Baton Rouge is a good place to live; it's close to great food, great music, great festivals, and lots of wetlands. The cost-of-living here is fairly cheap too (see the salary calculator). Louisiana is a happening place for wetland research and management. Here is a NGO perspective. Here is a restoration perspective. Here is some oil-spill research. Despite Louisiana's well deserved reputation for poor quality education in general; the state-funded research environment far exceeds that in most states.

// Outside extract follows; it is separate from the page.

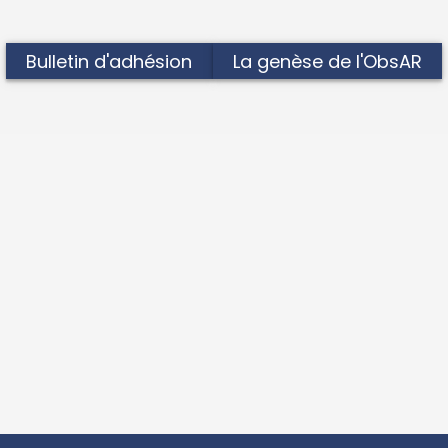
Bulletin d'adhésion
La genèse de l'ObsAR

I strongly suggest that you contact about a dozen prospective advisors. We all compete for research funds; you should follow the money rather than tie yourself to a particular advisor who might not obtain funds when you're ready for graduate school. Regardless of where you go, I suggest that you ask prospective advisors for names of current and recent graduate students so that you can learn a little about the environment that you are asking to enter (tell them that you are checking out living conditions in the area rather than their suitability). I believe that I'm a perfect major professor, but you should test that hypothesis by contacting my previous and current graduate students.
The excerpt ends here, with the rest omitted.